About this exercise: Repeat the listing in full, word for word.

Materials provided:
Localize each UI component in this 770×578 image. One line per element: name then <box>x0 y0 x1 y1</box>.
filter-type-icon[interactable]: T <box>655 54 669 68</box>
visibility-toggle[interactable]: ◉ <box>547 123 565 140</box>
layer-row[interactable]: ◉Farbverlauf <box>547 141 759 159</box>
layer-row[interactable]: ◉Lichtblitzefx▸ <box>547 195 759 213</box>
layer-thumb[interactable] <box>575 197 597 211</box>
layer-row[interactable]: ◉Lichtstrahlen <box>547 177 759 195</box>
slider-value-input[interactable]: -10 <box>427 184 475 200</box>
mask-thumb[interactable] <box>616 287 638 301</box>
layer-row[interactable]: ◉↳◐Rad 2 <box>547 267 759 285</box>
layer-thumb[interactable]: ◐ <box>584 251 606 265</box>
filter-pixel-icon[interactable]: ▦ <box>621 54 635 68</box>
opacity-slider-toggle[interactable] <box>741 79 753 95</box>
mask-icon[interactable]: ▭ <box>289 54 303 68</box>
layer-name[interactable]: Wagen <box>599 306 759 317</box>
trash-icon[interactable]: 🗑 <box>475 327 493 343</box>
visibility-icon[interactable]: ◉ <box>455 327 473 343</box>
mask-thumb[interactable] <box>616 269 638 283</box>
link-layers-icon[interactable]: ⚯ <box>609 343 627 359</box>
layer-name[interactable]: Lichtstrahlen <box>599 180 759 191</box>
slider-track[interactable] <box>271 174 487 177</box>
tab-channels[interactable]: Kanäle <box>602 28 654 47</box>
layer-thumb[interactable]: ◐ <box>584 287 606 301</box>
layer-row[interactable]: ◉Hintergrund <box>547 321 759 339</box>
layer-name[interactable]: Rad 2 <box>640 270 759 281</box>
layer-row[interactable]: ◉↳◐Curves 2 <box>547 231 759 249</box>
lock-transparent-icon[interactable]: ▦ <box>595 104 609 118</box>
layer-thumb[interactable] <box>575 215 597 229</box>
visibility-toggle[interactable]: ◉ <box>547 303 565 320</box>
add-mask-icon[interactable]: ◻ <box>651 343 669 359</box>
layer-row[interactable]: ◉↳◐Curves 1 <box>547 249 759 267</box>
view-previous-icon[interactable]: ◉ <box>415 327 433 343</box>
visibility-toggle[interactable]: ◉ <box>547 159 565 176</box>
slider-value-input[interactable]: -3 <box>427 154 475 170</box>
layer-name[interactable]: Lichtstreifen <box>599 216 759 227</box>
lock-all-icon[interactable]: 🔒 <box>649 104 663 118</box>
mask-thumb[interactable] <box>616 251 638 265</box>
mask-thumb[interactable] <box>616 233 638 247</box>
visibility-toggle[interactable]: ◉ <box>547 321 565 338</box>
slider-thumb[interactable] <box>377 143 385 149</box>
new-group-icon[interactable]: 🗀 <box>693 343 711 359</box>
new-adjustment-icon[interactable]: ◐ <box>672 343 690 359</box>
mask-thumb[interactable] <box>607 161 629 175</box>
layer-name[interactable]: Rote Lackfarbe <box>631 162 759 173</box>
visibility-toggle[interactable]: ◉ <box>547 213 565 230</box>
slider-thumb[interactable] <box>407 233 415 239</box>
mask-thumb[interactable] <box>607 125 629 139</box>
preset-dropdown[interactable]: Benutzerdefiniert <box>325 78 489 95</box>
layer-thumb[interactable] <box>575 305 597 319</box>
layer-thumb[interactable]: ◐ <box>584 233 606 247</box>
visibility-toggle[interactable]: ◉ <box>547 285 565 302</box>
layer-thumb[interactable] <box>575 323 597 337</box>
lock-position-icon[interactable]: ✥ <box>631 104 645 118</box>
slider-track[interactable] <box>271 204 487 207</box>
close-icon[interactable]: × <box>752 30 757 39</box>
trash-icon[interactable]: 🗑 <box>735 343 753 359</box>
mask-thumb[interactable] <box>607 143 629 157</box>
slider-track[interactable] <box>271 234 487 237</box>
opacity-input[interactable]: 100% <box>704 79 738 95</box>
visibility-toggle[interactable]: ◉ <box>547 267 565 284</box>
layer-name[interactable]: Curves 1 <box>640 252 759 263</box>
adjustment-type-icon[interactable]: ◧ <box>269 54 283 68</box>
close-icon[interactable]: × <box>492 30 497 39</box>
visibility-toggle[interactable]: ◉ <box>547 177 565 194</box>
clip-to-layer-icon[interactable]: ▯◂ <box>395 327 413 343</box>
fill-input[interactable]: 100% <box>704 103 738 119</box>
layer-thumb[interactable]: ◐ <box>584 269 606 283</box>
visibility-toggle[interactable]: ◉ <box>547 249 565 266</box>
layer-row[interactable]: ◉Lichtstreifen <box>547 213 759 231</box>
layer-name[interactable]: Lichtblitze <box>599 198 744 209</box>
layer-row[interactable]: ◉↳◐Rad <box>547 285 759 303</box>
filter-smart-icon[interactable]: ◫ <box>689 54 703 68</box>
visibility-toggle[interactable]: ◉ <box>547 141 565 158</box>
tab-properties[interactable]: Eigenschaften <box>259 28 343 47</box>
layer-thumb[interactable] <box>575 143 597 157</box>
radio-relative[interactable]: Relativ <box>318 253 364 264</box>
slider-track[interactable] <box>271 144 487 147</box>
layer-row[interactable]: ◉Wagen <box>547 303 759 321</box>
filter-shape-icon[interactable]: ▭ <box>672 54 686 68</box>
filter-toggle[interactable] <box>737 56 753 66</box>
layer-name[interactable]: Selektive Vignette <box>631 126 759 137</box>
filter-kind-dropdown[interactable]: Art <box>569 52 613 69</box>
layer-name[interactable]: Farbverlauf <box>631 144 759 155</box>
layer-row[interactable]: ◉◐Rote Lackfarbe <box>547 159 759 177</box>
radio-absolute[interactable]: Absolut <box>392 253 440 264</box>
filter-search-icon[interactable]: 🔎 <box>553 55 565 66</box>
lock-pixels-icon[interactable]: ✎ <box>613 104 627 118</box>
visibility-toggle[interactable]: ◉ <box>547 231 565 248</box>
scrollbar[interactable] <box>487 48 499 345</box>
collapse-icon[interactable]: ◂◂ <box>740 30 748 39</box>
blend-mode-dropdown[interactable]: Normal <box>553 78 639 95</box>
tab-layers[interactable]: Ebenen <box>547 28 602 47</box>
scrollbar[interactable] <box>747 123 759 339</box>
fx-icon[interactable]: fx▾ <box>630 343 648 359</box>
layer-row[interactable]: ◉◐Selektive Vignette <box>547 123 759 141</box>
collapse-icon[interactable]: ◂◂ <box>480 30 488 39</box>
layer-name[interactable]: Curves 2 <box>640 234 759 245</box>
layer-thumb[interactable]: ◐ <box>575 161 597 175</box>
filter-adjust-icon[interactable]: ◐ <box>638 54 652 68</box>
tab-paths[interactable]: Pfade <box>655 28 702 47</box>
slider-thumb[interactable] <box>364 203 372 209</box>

Exercise output:
Localize each UI component in this 770×578 image. One line per element: name then <box>x0 y0 x1 y1</box>.
filter-type-icon[interactable]: T <box>655 54 669 68</box>
visibility-toggle[interactable]: ◉ <box>547 123 565 140</box>
layer-row[interactable]: ◉Farbverlauf <box>547 141 759 159</box>
layer-row[interactable]: ◉Lichtblitzefx▸ <box>547 195 759 213</box>
layer-thumb[interactable] <box>575 197 597 211</box>
layer-row[interactable]: ◉Lichtstrahlen <box>547 177 759 195</box>
slider-value-input[interactable]: -10 <box>427 184 475 200</box>
mask-thumb[interactable] <box>616 287 638 301</box>
layer-row[interactable]: ◉↳◐Rad 2 <box>547 267 759 285</box>
layer-thumb[interactable]: ◐ <box>584 251 606 265</box>
filter-pixel-icon[interactable]: ▦ <box>621 54 635 68</box>
opacity-slider-toggle[interactable] <box>741 79 753 95</box>
mask-icon[interactable]: ▭ <box>289 54 303 68</box>
layer-name[interactable]: Wagen <box>599 306 759 317</box>
trash-icon[interactable]: 🗑 <box>475 327 493 343</box>
visibility-icon[interactable]: ◉ <box>455 327 473 343</box>
mask-thumb[interactable] <box>616 269 638 283</box>
link-layers-icon[interactable]: ⚯ <box>609 343 627 359</box>
layer-name[interactable]: Lichtstrahlen <box>599 180 759 191</box>
slider-track[interactable] <box>271 174 487 177</box>
tab-channels[interactable]: Kanäle <box>602 28 654 47</box>
layer-thumb[interactable]: ◐ <box>584 287 606 301</box>
layer-row[interactable]: ◉Hintergrund <box>547 321 759 339</box>
layer-name[interactable]: Rad 2 <box>640 270 759 281</box>
layer-row[interactable]: ◉↳◐Curves 2 <box>547 231 759 249</box>
lock-transparent-icon[interactable]: ▦ <box>595 104 609 118</box>
layer-thumb[interactable] <box>575 215 597 229</box>
visibility-toggle[interactable]: ◉ <box>547 303 565 320</box>
add-mask-icon[interactable]: ◻ <box>651 343 669 359</box>
layer-row[interactable]: ◉↳◐Curves 1 <box>547 249 759 267</box>
view-previous-icon[interactable]: ◉ <box>415 327 433 343</box>
visibility-toggle[interactable]: ◉ <box>547 159 565 176</box>
slider-value-input[interactable]: -3 <box>427 154 475 170</box>
layer-name[interactable]: Lichtstreifen <box>599 216 759 227</box>
lock-all-icon[interactable]: 🔒 <box>649 104 663 118</box>
mask-thumb[interactable] <box>616 251 638 265</box>
mask-thumb[interactable] <box>616 233 638 247</box>
visibility-toggle[interactable]: ◉ <box>547 321 565 338</box>
slider-thumb[interactable] <box>377 143 385 149</box>
new-group-icon[interactable]: 🗀 <box>693 343 711 359</box>
new-adjustment-icon[interactable]: ◐ <box>672 343 690 359</box>
mask-thumb[interactable] <box>607 161 629 175</box>
layer-name[interactable]: Rote Lackfarbe <box>631 162 759 173</box>
visibility-toggle[interactable]: ◉ <box>547 213 565 230</box>
slider-thumb[interactable] <box>407 233 415 239</box>
mask-thumb[interactable] <box>607 125 629 139</box>
preset-dropdown[interactable]: Benutzerdefiniert <box>325 78 489 95</box>
layer-thumb[interactable] <box>575 305 597 319</box>
layer-thumb[interactable]: ◐ <box>584 233 606 247</box>
visibility-toggle[interactable]: ◉ <box>547 285 565 302</box>
layer-thumb[interactable] <box>575 323 597 337</box>
lock-position-icon[interactable]: ✥ <box>631 104 645 118</box>
slider-track[interactable] <box>271 204 487 207</box>
close-icon[interactable]: × <box>752 30 757 39</box>
trash-icon[interactable]: 🗑 <box>735 343 753 359</box>
mask-thumb[interactable] <box>607 143 629 157</box>
slider-track[interactable] <box>271 234 487 237</box>
opacity-input[interactable]: 100% <box>704 79 738 95</box>
visibility-toggle[interactable]: ◉ <box>547 267 565 284</box>
layer-name[interactable]: Curves 1 <box>640 252 759 263</box>
adjustment-type-icon[interactable]: ◧ <box>269 54 283 68</box>
close-icon[interactable]: × <box>492 30 497 39</box>
visibility-toggle[interactable]: ◉ <box>547 177 565 194</box>
clip-to-layer-icon[interactable]: ▯◂ <box>395 327 413 343</box>
fill-input[interactable]: 100% <box>704 103 738 119</box>
layer-thumb[interactable]: ◐ <box>584 269 606 283</box>
visibility-toggle[interactable]: ◉ <box>547 249 565 266</box>
layer-row[interactable]: ◉Lichtstreifen <box>547 213 759 231</box>
layer-name[interactable]: Lichtblitze <box>599 198 744 209</box>
layer-row[interactable]: ◉↳◐Rad <box>547 285 759 303</box>
filter-smart-icon[interactable]: ◫ <box>689 54 703 68</box>
visibility-toggle[interactable]: ◉ <box>547 141 565 158</box>
tab-properties[interactable]: Eigenschaften <box>259 28 343 47</box>
layer-thumb[interactable] <box>575 143 597 157</box>
radio-relative[interactable]: Relativ <box>318 253 364 264</box>
slider-track[interactable] <box>271 144 487 147</box>
layer-row[interactable]: ◉Wagen <box>547 303 759 321</box>
filter-shape-icon[interactable]: ▭ <box>672 54 686 68</box>
filter-toggle[interactable] <box>737 56 753 66</box>
layer-name[interactable]: Selektive Vignette <box>631 126 759 137</box>
filter-kind-dropdown[interactable]: Art <box>569 52 613 69</box>
layer-name[interactable]: Farbverlauf <box>631 144 759 155</box>
layer-row[interactable]: ◉◐Rote Lackfarbe <box>547 159 759 177</box>
radio-absolute[interactable]: Absolut <box>392 253 440 264</box>
filter-search-icon[interactable]: 🔎 <box>553 55 565 66</box>
lock-pixels-icon[interactable]: ✎ <box>613 104 627 118</box>
visibility-toggle[interactable]: ◉ <box>547 231 565 248</box>
scrollbar[interactable] <box>487 48 499 345</box>
collapse-icon[interactable]: ◂◂ <box>740 30 748 39</box>
blend-mode-dropdown[interactable]: Normal <box>553 78 639 95</box>
tab-layers[interactable]: Ebenen <box>547 28 602 47</box>
scrollbar[interactable] <box>747 123 759 339</box>
fx-icon[interactable]: fx▾ <box>630 343 648 359</box>
layer-row[interactable]: ◉◐Selektive Vignette <box>547 123 759 141</box>
collapse-icon[interactable]: ◂◂ <box>480 30 488 39</box>
layer-name[interactable]: Curves 2 <box>640 234 759 245</box>
layer-thumb[interactable]: ◐ <box>575 161 597 175</box>
filter-adjust-icon[interactable]: ◐ <box>638 54 652 68</box>
tab-paths[interactable]: Pfade <box>655 28 702 47</box>
slider-thumb[interactable] <box>364 203 372 209</box>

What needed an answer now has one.